*** Opening DATASET ***

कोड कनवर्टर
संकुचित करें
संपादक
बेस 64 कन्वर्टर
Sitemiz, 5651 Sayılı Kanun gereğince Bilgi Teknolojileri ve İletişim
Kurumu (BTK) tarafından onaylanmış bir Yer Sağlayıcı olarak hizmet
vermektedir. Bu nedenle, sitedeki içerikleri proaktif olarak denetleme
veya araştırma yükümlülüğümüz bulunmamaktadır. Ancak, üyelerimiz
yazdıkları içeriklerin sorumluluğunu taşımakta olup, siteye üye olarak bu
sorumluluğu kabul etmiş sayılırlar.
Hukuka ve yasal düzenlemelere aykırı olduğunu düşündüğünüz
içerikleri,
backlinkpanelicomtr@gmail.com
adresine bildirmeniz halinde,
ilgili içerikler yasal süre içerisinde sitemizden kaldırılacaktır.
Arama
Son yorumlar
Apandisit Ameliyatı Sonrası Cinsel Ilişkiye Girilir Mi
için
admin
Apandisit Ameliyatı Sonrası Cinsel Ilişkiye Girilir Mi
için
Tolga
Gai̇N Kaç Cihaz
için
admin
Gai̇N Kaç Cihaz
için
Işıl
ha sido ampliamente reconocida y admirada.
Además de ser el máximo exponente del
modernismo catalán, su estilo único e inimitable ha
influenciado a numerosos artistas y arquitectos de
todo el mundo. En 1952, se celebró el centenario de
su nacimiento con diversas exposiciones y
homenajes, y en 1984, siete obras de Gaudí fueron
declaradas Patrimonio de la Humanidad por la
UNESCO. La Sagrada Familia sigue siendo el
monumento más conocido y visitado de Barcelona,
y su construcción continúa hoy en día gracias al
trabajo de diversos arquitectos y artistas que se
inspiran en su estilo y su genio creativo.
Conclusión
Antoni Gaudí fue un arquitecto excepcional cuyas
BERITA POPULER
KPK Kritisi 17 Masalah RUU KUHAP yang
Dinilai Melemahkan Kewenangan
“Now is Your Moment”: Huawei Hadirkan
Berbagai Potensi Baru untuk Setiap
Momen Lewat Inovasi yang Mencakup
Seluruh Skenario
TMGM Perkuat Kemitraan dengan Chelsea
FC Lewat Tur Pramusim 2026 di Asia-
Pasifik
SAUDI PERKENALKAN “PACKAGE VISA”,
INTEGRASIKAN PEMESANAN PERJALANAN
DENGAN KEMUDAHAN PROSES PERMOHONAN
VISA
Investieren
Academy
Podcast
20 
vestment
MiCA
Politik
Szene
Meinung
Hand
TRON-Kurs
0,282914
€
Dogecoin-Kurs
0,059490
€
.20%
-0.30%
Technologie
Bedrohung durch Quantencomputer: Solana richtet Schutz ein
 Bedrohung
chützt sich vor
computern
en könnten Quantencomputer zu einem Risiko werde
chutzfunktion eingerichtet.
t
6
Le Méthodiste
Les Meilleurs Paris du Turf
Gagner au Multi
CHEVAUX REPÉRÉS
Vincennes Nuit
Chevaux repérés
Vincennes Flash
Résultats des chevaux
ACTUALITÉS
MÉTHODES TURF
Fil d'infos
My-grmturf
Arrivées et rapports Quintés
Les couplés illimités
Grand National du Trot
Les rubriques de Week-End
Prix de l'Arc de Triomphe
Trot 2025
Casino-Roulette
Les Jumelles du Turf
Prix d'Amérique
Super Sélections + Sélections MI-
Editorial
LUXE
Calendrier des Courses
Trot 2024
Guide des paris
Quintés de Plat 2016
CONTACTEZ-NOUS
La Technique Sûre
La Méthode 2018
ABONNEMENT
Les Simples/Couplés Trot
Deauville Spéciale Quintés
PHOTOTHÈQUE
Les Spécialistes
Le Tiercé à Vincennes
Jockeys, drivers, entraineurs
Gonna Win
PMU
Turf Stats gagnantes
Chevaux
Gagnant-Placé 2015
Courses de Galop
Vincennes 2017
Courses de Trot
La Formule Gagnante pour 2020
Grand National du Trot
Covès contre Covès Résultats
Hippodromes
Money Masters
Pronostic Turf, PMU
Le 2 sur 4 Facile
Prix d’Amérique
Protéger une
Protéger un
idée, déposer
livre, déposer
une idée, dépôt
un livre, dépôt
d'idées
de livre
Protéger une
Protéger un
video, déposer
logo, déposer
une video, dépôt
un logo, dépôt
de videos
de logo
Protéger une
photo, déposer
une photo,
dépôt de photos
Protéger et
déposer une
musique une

*** Closing DATASET ***
*** Opening DATASET ***

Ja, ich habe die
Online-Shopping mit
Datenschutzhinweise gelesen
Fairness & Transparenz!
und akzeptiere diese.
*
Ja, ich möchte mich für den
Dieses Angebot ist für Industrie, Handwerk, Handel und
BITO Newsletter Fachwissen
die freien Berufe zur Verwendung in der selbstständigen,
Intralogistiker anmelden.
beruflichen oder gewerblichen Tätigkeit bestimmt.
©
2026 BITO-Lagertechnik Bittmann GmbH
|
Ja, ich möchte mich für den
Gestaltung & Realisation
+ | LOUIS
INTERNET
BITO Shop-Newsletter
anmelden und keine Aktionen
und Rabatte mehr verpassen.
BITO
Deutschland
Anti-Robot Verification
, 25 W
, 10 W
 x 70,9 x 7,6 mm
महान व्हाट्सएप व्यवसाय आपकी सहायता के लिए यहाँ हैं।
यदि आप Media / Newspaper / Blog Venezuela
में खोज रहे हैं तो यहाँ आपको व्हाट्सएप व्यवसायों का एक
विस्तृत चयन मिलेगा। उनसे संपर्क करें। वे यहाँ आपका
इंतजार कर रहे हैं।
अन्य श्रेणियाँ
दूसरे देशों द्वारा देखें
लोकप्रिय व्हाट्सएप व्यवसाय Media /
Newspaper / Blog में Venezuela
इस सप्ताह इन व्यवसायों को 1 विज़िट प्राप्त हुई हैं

*** Closing DATASET ***
*** Opening DATASET ***

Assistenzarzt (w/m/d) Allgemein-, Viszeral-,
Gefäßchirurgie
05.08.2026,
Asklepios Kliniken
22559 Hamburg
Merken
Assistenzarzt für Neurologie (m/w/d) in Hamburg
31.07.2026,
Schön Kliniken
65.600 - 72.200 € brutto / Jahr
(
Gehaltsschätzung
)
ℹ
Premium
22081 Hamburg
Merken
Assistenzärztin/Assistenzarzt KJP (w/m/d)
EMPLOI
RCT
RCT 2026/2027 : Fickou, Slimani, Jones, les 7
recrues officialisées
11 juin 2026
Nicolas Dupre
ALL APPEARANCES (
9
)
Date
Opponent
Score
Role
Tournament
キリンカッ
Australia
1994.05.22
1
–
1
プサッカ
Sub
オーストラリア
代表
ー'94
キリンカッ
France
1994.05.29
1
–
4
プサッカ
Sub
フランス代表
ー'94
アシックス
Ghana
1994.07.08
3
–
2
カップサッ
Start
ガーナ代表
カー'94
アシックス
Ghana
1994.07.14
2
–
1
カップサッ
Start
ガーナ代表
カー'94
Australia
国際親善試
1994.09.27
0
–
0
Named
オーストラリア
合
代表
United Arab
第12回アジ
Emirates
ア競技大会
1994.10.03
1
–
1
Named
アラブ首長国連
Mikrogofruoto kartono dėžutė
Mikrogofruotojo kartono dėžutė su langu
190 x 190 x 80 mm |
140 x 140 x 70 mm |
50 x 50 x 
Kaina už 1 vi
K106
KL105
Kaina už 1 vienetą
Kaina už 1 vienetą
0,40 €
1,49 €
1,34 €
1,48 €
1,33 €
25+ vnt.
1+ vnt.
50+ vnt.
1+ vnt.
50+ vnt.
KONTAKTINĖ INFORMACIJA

*** Closing DATASET ***

• [WHAT YOU WILL DO]:
Retype only the lines above between the line with "Résultats des chevaux" and the line with "Pronostic Turf, PMU", counting those two lines as well, and keep every character as it is.

• [SOLUTION BELOW]:
Résultats des chevaux
ACTUALITÉS
MÉTHODES TURF
Fil d'infos
My-grmturf
Arrivées et rapports Quintés
Les couplés illimités
Grand National du Trot
Les rubriques de Week-End
Prix de l'Arc de Triomphe
Trot 2025
Casino-Roulette
Les Jumelles du Turf
Prix d'Amérique
Super Sélections + Sélections MI-
Editorial
LUXE
Calendrier des Courses
Trot 2024
Guide des paris
Quintés de Plat 2016
CONTACTEZ-NOUS
La Technique Sûre
La Méthode 2018
ABONNEMENT
Les Simples/Couplés Trot
Deauville Spéciale Quintés
PHOTOTHÈQUE
Les Spécialistes
Le Tiercé à Vincennes
Jockeys, drivers, entraineurs
Gonna Win
PMU
Turf Stats gagnantes
Chevaux
Gagnant-Placé 2015
Courses de Galop
Vincennes 2017
Courses de Trot
La Formule Gagnante pour 2020
Grand National du Trot
Covès contre Covès Résultats
Hippodromes
Money Masters
Pronostic Turf, PMU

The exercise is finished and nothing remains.